Though Afghan opium production shrank a little to 7,200 tons in 2008, it still accounts for 97% of the country’s per-capita annual GDP, or $303 of $310. Yet Afghan heroin is worth $3.6 billion to $6.4 billion on the streets of most Western nations. According to the latest report of the International Narcotics Control Board, the Taliban’s income for 2007 from morphine base and heroin production is estimated between $259 million and $518 million, up from just $28 million in 2005. This provides more than enough to fund the most sophisticated weapons, training camps, operational and even public relations funds, and plenty of bribes to local tribes’ chieftains and politicians. While no one expects Afghanistan to become a peaceful, self-sustaining democracy overnight, there is a better solution for stabilizing the country than adding 17,000 American soldiers to the 38,000 already there. Without an effective strategy to turn the situation around, the surge is likely to result in the unnecessary loss of human lives and billions of dollars, while failing to remove the major reason for the instability in the region–the heroin trade.

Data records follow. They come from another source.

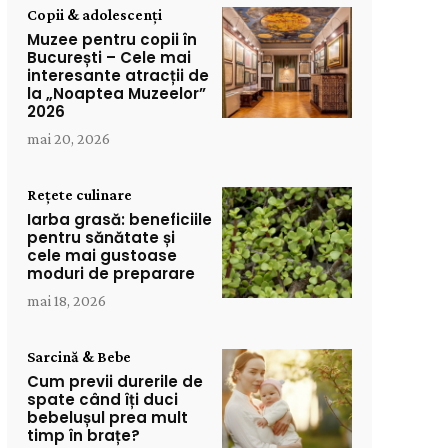
Copii & adolescenți
Muzee pentru copii în
București – Cele mai
interesante atracții de
la „Noaptea Muzeelor”
2026
mai 20, 2026
Rețete culinare
Iarba grasă: beneficiile
pentru sănătate și
cele mai gustoase
moduri de preparare
mai 18, 2026
Sarcină & Bebe
Cum previi durerile de
spate când îți duci
bebelușul prea mult
timp în brațe?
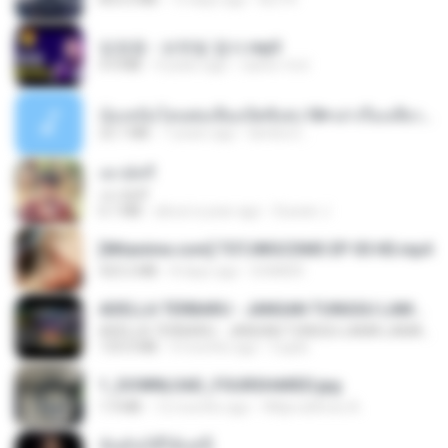
임영웅 - 보랏빛 엽서.mp3
4.4 MB
4 years ago
castor-trot
น้องหนิงโดนพ่อเลี้ยงเปิดซิงค่ะ18+เล่าเรื่องเสียว.mp3
25.1 MB
7 years ago
lambcr2 ..
เขามัทรี
เขามัทรี
6.1 MB
about a year ago
Suwan J.
[Witanime.com] TSTJWGCDMS EP 05 HD.mp4
423.2 MB
8 days ago
DOMISR
ADELLA TERBARU - JANGAN TUNGGU LAMA LAMA - GELAS RETAK - OM ADELLA FULL ALBUM TERBARU 2026
ADELLA TERBARU - JANGAN TUNGGU LAMA LAMA - GELAS RETAK - OM ADELLA FULL ALBUM TERBARU 2026
133.0 MB
4 months ago
Cuplis
1_DOWNLOAD_FOURSHARED.jpg
1.9 MB
12 months ago
Wtlprodthree A.
ฉันมันก็ดีได้แค่นี้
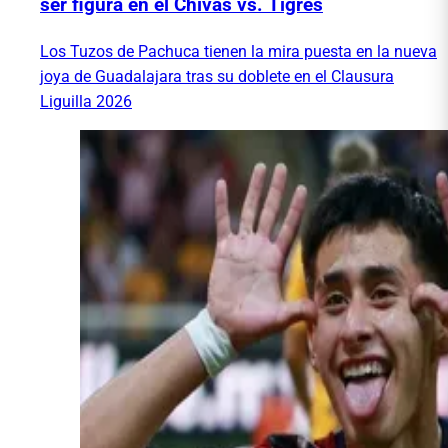
ser figura en el Chivas vs. Tigres
Los Tuzos de Pachuca tienen la mira puesta en la nueva
joya de Guadalajara tras su doblete en el Clausura
Liguilla 2026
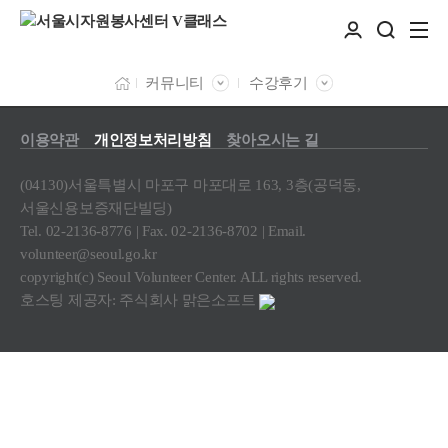
커뮤니티
수강후기
이용약관
개인정보처리방침
찾아오시는 길
(04130)서울특별시 마포구 마포대로 163, 3층(공덕동,
서울신용보증재단빌딩)
Tel. 02-2136-8776 | Fax. 02-2136-8702 | Email.
volunteer@seoul.go.kr
copyright(c) Seoul Volunteer Center. ALL rights reserved.
호스팅 제공자: 주식회사 맑은소프트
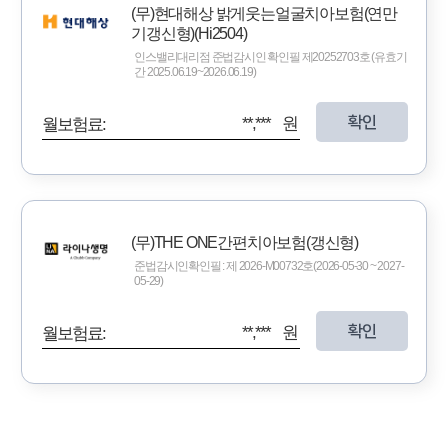
(무)현대해상 밝게웃는얼굴치아보험(연만
기갱신형)(Hi2504)
인스밸리대리점 준법감시인 확인필 제20252703호 (유효기
간 2025.06.19~2026.06.19)
확인
**,*** 원
월보험료:
(무)THE ONE간편치아보험(갱신형)
준법감시인확인필 : 제 2026-M00732호(2026-05-30 ~ 2027-
05-29)
확인
**,*** 원
월보험료:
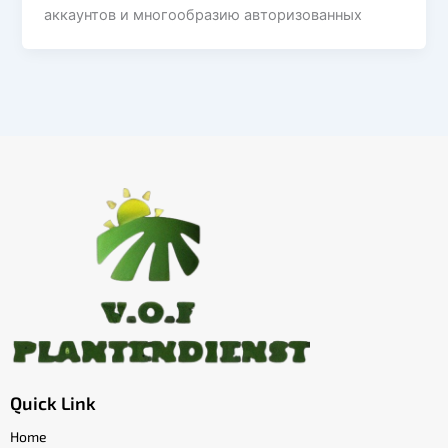
аккаунтов и многообразию авторизованных
Quick Link
Home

There is, however, a strategy that could reduce the cost of fighting terrorists and drug traffickers alike, while helping to establish a self-sustaining economy in Afghanistan and defusing the tensions in the region. It would also cut down on the social and economic cost of heroin use in the U.S. The Obama administration should implement an innovative and safe poppy eradication method that previous U.S. governments spent billions of dollars developing. Mycoherbicides are naturally occurring fungi that are used to control such illicit pest plants as the opium poppy and other noxious weeds. Unlike chemical controls now in use, mycoherbicides assail only the targeted plant, rendering its cultivation uneconomical. These fungi continue to live in the soil, preventing the future growth of the opium poppy plant, but are harmless to other crops, to humans and to the environment. On Dec. 29, 2006, then President George W. Bush signed Public Law 109/469, of which Section 1111 requires the Office of National Drug Control Policy to conduct an efficacy study of mycoherbicides’ use on the opium poppy and coca shrub.
Yet the one-year study was never conducted, apparently because the drug czar’s office prefers to use pesticides for eradication. Concluding these studies should become a priority for the Obama administration The use of mycoherbicides in Afghanistan, combined with adequate enforcement by the military, will mitigate the production of heroin and cut off the terrorists’ major money supply. This would free up the $150 to $200 billion now used to fight the drug trade and its byproducts–crime, addiction, diseases, accidents, etc.–in the U.S., and make these funds available to help fight terrorism directly. Implementing this new strategy, while subsidizing the Afghan economy until other crops and industries can replace the illegal heroin trade, which leaves most Afghans poor, seems a better way for America to succeed in fighting terrorism and endemic corruption. It would also free up resources for an array of social and governmental reforms, which should be clearly defined and strictly supervised. With no heroin to fund terrorism and subvert the economies and political systems of Afghanistan and Pakistan, the American agenda could take a huge leap forward. Dr. Rachel Ehrenfeld is director of the American Center for Democracy and author of Funding Evil: How Terrorism is Financed and How to Stop It.